# WinCC flex Script wird nicht ausgeführt



## geduldiger (4 Juli 2007)

Hallo,

mein problem: Ich habe Scripte( In Wincc flexible) geschrieben die mir aus INT Werten in einem DB, welche Minuten dartsellen, eine Zeit (STD:MIN) in WinCC darstellen, habe schon ca 120 scripte geschrieben die alle gefunzt haben, aber jetzt hab ich ein paar DB werte die einfach nicht im Ausgabefeld bei WinCC flex in der runtime angezeigt werden, hab den VB code und die internen und externen Variablen auch schon hundert mal auf richtigkeit überprüft und alles sogar wieder neu angelegt und geschrieben, hab auch schon alles ein paar mal neu generiert weil ich viele A/E felder in WinCC kopiert habe...nichts tut sich, kann mir jemand helfen oder hat jemand schonmal von sowas gehört?


----------



## Kai (4 Juli 2007)

Hallo Gunnar,

werden denn alle Skripte abgearbeitet?  

In meiner Vorlage (siehe Anhang) befindet sich in jedem Skript ein Zähler (OP_ZEIT_SKRIPT, SPS_ZEIT_SKRIPT), der um 1 hochgezählt wird, wenn das Skript abgearbeitet wird. 

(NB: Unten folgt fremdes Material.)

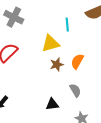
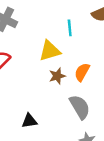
gray semicircle: (75, 90) -> (80, 107), size x1.5
black triangle: (52, 104) -> (29, 121), moved

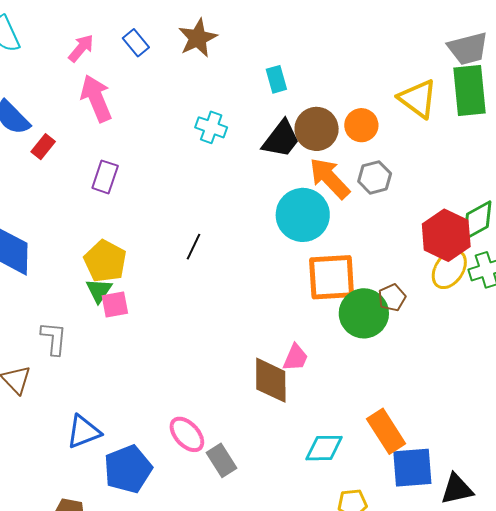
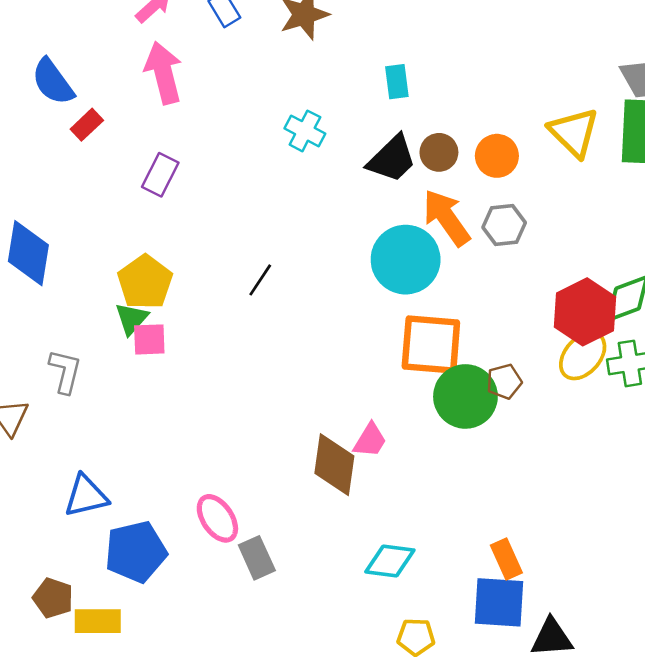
brown circle: (317, 129) -> (439, 152), size x0.7
orange rectangle: (386, 431) -> (506, 559), moved, size x0.7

Hast Du einen solchen Zähler in Deinen Skripten und wenn ja, erhöht sich dieser Zähler, wenn die Skripte aufgerufen werden?

Gruß Kai


----------



## Larry Laffer (4 Juli 2007)

... wird dein Script nicht ausgeführt oder nicht korrekt bearbeitet ?
Ist die Variable, die du zuweisst eventuell eine aus der SPS ? Wenn ja, die wird von dort nämlich vorrangig beschrieben ...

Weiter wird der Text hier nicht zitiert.